Member of the Rhode Island Senate from the 6th district
- In office January 3, 1995 – January 7, 1997
- Preceded by: Walter J. Gray
- Succeeded by: V. Susan Sosnowski

Personal details
- Born: 1930 or 1931
- Died: May 19, 2015 (aged 83–84) Westview Health Care Center, West Warwick
- Party: Democratic
- Spouse: Eleanor Q. Webster
- Children: 0 children together. He had 3 children and 3 step children.

= Edward F. Holland =

American politician

Edward F. Holland (1931 or 1932 – May 19, 2015) was an American politician who served as a Democratic member of the Rhode Island Senate who represented the 6th Senate district, encompassing South Kingstown and New Shoreham from 1995 to 1997.

== Political career ==
Holland was first elected to the state senate in 1994, beating Republican nominee R. Harold Thomas following the retirement of incumbent senator Walter J. Gray.
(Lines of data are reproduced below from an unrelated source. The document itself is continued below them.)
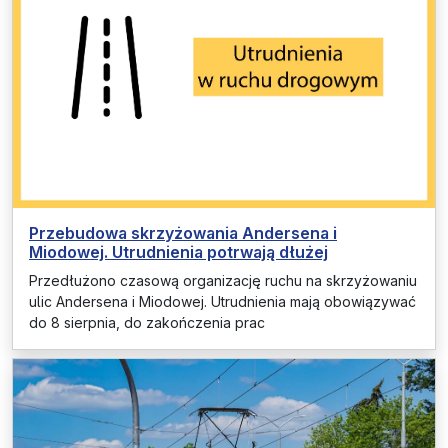
Przebudowa skrzyżowania Andersena i
Miodowej. Utrudnienia potrwają dłużej
Przedłużono czasową organizację ruchu na skrzyżowaniu
ulic Andersena i Miodowej. Utrudnienia mają obowiązywać
do 8 sierpnia, do zakończenia prac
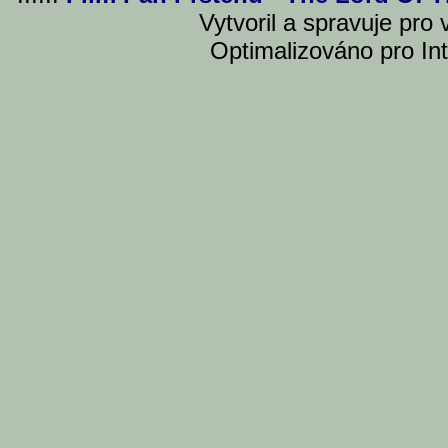
Vytvoril a spravuje pro
Optimalizováno pro Int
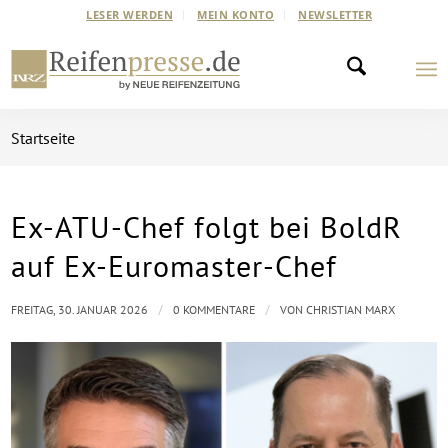
LESER WERDEN
MEIN KONTO
NEWSLETTER
Startseite
Ex-ATU-Chef folgt bei BoldR
auf Ex-Euromaster-Chef
/
/
FREITAG, 30. JANUAR 2026
0 KOMMENTARE
VON
CHRISTIAN MARX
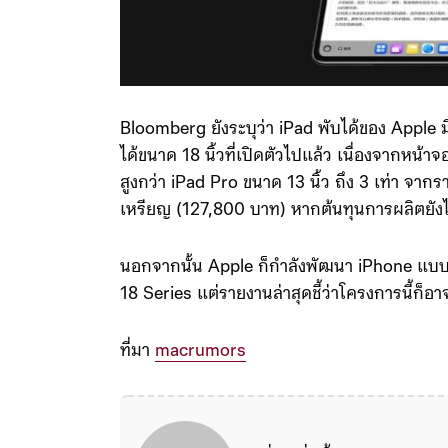
Bloomberg ยังระบุว่า iPad พับได้ของ Apple 
ได้ขนาด 18 นิ้วที่เปิดตัวไปแล้ว เนื่องจากหน้า
สูงกว่า iPad Pro ขนาด 13 นิ้ว ถึง 3 เท่า จา
เหรียญ (127,800 บาท) หากต้นทุนการผลิตยังไม
นอกจากนั้น Apple ก็กำลังพัฒนา iPhone แบบพับไ
18 Series แต่รายงานล่าสุดชี้ว่าโครงการนี้ก็อา
ที่มา
macrumors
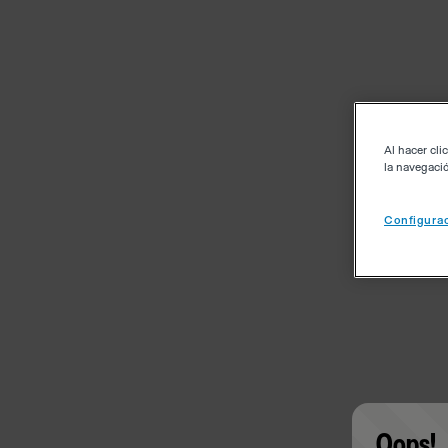
Al hacer cli
la navegació
Configurac
Oops!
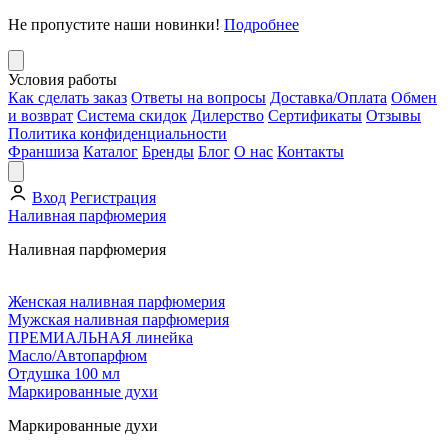
Не пропустите наши новинки!
Подробнее
Условия работы
Как сделать заказ
Ответы на вопросы
Доставка/Оплата
Обмен
и возврат
Система скидок
Дилерство
Сертификаты
Отзывы
Политика конфиденциальности
Франшиза
Каталог
Бренды
Блог
О нас
Контакты
Вход
Регистрация
Наливная парфюмерия
Наливная парфюмерия
Женская наливная парфюмерия
Мужская наливная парфюмерия
ПРЕМИАЛЬНАЯ линейка
Масло/Автопарфюм
Отдушка 100 мл
Маркированные духи
Маркированные духи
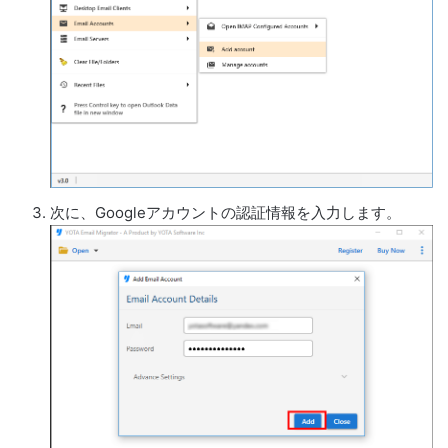
次に、Googleアカウントの認証情報を入力します。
Holland won the election with 3,345 votes, or 52.6% of the vote.

Holland won unopposed in the 1996 Democratic primary, winning 629 votes, but was defeated in the November 5, 1996, general election by Republican Susan Sosnowksi, with only 3,337 votes (45%) to her 4,066 votes (55%).

== Personal life ==
Holland was a cartographer for the Defense Mapping Agency, now part of the National Geospatial Intelligence Agency for 37 years.
Holland was married to Eleanor Q. Webster and together they had 3 children. Holland also raised 3 step-children.

Holland died in his sleep on May 19, 2015, at the Westview Health Care Center in West Warwick at the age of 84.